See those imposing walls? That massive, two mile long, curtain wall is still complete and still mostly in good condition, not having been torn apart for building materials, succumbed to developmental stress as in European cities or having been perforated by “heritage hotels” as was the fate of the fort in Jaiselmer. That moat is 80 feet across. Once upon a time, it was home to numerous crocodiles and snakes to ward off attackers. It is probably still home to many snakes. Places like this are where the stereotype of a crocodile infested moat come from. See the fort up on the rocky hill? That is Krishnagiri; the queen’s fort. Rajagiri (the king’s fort) and a third fort, called Chamar Tikri, are on a hill a kilometer to the left and behind the camera respectively.
Welcome to Gingee!
The fortress complex at Gingee was originaly built in the 9th century and considerably upgraded in the 13th century. It was self sustaining. In the 17th century, the invading Mughals required a seven year siege in order to capture the fort.

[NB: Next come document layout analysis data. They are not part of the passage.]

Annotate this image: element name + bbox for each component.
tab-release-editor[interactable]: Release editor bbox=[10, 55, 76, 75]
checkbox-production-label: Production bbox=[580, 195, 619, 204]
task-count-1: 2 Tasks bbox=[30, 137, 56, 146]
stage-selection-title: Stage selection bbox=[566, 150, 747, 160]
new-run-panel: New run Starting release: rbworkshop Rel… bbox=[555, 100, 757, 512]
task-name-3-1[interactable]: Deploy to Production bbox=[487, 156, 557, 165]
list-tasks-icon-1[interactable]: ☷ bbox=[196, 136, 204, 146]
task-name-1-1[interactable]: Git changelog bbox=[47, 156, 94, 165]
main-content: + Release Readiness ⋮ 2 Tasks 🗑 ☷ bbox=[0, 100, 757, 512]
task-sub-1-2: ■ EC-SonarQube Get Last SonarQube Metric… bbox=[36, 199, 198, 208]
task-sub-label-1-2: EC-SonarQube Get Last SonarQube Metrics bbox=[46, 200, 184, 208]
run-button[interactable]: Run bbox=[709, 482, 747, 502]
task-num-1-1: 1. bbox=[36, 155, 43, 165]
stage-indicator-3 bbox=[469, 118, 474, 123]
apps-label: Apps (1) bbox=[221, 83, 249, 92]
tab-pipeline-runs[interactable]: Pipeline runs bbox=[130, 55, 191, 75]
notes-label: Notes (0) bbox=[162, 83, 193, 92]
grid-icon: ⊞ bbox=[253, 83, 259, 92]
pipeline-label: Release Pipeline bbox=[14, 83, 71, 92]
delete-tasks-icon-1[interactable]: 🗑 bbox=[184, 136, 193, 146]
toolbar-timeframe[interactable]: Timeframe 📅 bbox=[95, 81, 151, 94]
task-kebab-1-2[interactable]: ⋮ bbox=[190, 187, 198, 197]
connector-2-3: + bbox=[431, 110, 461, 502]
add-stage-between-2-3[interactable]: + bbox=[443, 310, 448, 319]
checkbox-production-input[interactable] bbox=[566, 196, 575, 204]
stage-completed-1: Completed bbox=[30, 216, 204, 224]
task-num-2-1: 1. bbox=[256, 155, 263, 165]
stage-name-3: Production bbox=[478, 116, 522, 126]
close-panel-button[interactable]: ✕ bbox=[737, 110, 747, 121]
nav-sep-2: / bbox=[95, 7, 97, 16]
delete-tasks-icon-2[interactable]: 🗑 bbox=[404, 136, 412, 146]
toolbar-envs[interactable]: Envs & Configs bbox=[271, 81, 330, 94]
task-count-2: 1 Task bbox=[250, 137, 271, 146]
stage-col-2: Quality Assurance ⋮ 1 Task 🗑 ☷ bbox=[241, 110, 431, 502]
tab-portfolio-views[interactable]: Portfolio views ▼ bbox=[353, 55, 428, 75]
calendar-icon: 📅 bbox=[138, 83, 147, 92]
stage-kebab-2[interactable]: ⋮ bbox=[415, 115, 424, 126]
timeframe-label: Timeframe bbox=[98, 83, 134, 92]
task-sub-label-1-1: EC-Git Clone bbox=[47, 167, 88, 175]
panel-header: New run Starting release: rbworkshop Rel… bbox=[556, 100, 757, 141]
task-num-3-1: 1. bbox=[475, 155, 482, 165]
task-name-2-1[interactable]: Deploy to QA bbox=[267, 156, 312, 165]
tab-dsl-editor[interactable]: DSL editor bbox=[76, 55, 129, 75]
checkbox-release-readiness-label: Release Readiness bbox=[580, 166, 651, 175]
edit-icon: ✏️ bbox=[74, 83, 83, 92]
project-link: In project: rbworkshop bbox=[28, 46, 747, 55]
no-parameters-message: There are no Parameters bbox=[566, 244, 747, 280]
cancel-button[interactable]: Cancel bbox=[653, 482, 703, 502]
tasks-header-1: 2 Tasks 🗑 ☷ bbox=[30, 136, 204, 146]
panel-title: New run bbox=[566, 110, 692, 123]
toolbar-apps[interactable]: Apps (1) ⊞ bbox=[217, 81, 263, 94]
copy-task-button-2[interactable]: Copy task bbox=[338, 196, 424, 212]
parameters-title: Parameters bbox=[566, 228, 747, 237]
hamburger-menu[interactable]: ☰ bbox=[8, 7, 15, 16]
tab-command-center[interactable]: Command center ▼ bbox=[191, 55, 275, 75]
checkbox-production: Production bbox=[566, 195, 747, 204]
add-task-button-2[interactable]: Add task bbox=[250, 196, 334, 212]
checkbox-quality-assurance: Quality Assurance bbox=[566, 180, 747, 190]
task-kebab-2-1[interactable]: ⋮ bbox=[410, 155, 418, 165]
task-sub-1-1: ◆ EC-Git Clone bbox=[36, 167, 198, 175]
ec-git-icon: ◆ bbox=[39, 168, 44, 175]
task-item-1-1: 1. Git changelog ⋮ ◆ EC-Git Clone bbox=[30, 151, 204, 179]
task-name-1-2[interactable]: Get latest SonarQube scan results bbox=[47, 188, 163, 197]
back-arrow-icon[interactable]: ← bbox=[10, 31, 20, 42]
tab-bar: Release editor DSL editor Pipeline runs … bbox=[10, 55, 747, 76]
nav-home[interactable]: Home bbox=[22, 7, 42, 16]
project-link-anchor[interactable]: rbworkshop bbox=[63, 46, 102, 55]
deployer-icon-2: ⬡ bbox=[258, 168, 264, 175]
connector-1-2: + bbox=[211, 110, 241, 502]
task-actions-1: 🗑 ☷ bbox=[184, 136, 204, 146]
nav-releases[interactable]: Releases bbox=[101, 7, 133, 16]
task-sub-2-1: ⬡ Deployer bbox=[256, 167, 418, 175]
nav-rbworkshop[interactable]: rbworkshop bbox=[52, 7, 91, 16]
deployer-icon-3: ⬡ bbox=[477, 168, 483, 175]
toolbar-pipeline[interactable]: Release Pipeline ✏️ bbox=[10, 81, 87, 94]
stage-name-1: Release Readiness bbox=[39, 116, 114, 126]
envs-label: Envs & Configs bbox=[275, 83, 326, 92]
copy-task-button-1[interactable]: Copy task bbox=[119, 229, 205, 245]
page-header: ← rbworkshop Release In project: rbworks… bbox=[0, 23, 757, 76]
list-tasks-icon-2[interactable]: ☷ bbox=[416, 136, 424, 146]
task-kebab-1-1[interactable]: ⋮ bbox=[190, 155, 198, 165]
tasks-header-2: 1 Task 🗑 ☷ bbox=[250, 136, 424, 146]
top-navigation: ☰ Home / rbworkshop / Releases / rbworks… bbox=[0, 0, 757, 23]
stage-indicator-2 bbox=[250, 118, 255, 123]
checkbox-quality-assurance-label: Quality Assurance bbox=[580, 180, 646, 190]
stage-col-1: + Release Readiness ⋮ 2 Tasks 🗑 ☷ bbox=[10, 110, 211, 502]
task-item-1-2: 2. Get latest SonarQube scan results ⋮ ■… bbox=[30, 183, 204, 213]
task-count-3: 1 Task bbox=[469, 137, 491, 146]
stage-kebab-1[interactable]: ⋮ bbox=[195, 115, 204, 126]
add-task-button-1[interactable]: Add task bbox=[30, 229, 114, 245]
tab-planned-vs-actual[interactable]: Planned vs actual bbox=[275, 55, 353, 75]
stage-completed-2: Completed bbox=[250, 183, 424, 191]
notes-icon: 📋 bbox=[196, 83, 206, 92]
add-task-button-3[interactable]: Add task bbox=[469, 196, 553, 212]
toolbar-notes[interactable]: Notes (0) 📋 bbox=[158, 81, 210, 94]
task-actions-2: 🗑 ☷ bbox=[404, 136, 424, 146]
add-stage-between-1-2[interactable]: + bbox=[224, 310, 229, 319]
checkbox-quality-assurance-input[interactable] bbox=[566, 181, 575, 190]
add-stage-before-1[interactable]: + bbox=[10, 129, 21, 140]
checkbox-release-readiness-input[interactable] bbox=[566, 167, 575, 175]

Father Pinments, British visitor in the 18th century, called it the “Troy of the East”. One can easily spend a full day here and not see everything.
What don’t you see in that picture? People!
Strangely enough, while Mahabalipuram, two hours away, is mobbed with tourists, Gingee, despite its scenic delights and colorful history; is empty. That is something that I’ll never understand about this country.